Learning to be leaders
MHS upperclassmen lead team building, violence prevention sessions at MVP summit
A changing of the guard took place among a group of Marshalltown High School students Wednesday, and that new guard will work with freshmen and take steps to reduce violence of all kinds.
“It stands for Mentors in Violence Prevention, and this is the second year we’ve implemented it into our freshman homerooms,” said MVP advisee and MHS English teacher Laurie Rink of the violence prevention and leadership summit that took place at Marshalltown Community College.
She said the goal of the summit was to have upperclassmen mentors help teach a group of underclassmen how to engage and mentor incoming freshmen.
“That’s our weakest point, so we’re focusing hard and heavy on that,” Rink said.
Participating students signed up for various “classes” set to take place through the morning and early afternoon. The topics covered included “Pillow talk,” which was focused on women in society, “Masculinity 101,” in which the concept of masculinity was discussed in a societal and personal context, and a class focusing on the Family Educational Rights and Privacy Act (FERPA) and confidentiality between mentors and freshmen.

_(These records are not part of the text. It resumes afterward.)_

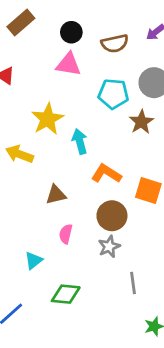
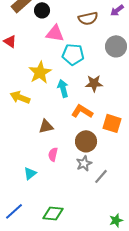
black circle: (71, 32) -> (42, 10), moved
cyan pentagon: (113, 94) -> (73, 54), moved
brown star: (141, 122) -> (94, 83), moved, turned 30
gray line: (133, 283) -> (101, 176), moved, turned 49
green diamond: (66, 294) -> (53, 213), moved

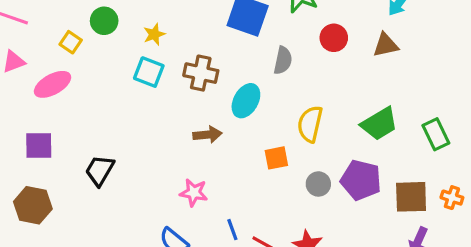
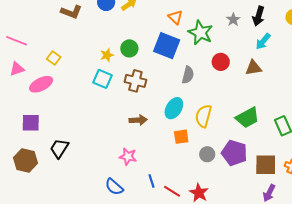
green circle: (104, 21) -> (129, 48), moved
cyan ellipse: (246, 101) -> (174, 108), moved
black trapezoid: (100, 170) -> (59, 148), moved

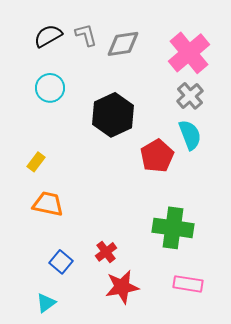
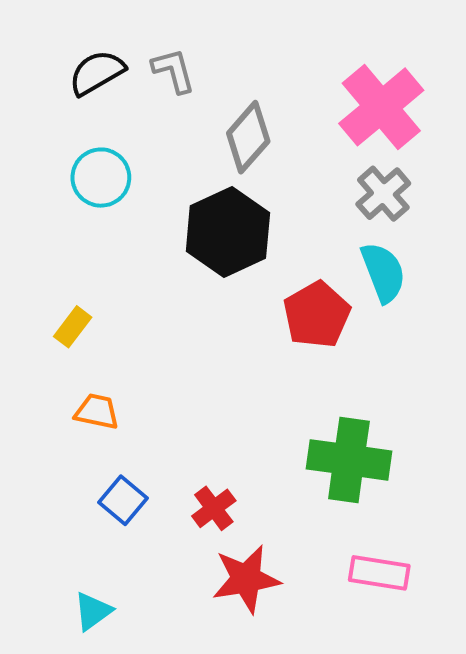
gray diamond: (123, 44) -> (248, 137), moved, turned -40
orange trapezoid: (48, 204) -> (97, 412), size x0.7
blue square: (61, 262) -> (123, 500), moved

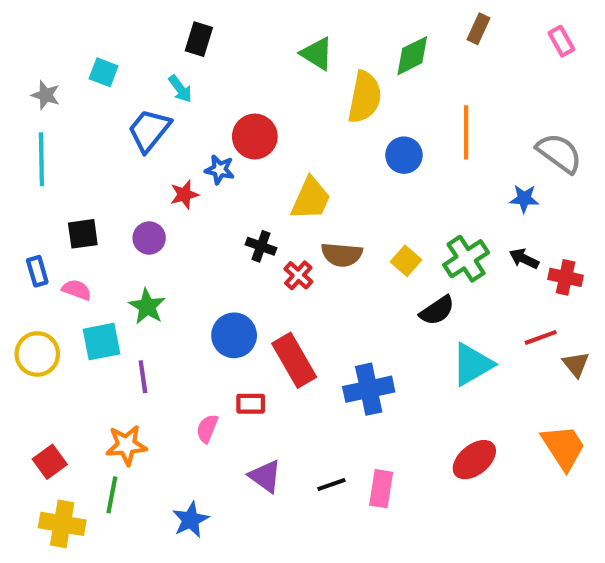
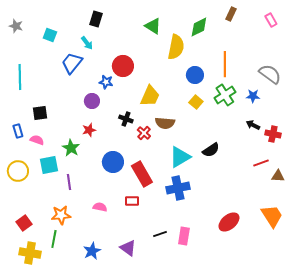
gray star: (46, 95) -> (16, 26), moved
red star: (184, 194) -> (89, 130), moved
purple circle: (149, 238) -> (92, 101), moved
green cross: (466, 259) -> (225, 95), moved
yellow square: (406, 261) -> (196, 102), moved
cyan triangle: (472, 364) -> (180, 157), moved
brown triangle: (576, 364) -> (278, 176), turned -48
red rectangle: (251, 404) -> (132, 201), moved
pink semicircle: (207, 429) -> (100, 207), turned 80
purple triangle: (265, 476) -> (128, 248), moved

Team-building was the central focus of the other two sessions, and those classes were led by senior mentors.
“It was very engaging,” said MHS sophomore Cale Wilson of the team-building session. “It was just fun to be there and learn.”
Fellow sophomore Michelle Macias said the activities helped her understand how to more effectively interact with freshmen mentees.
“It helped (inform) on how to approach them,” she said, adding she learned strategies for getting past awkward situations in the home room environment.
Sophomore Ruby López said other activities taught her strategies for starting productive conversations with mentees.
Among the team-building activities the students participated in was the “human knot” cooperative game. Students split into small groups and formed a tight circle. Each student took the hand of students across from them and had to work together to extricate themselves without breaking contact.
“Our whole goal is to prepare them (freshmen) for the future,” said MVP President and senior mentor Morgan Van Staalduine, adding freshmen can talk about serious topics in confidence with their mentors.
MPV Officer and senior Kobe Sandoval said social media, movies and other media may desensitize some students to certain forms of violence, including sexual violence and bullying, and added the mentoring program helps tell freshmen “This isn’t OK, and this is how you address it.”
The program also aims to give students tools to prevent or intervene in violent situations.
“We’re helping them be up-standers,” Rink said,
She added there are now students who were mentored as freshman reaching the age where they can become mentors.
“The exciting part is some of these kids have been there as freshmen, so now they’ll have been at both ends of that spectrum,” Rink said. “I hope that’ll make them better mentors.”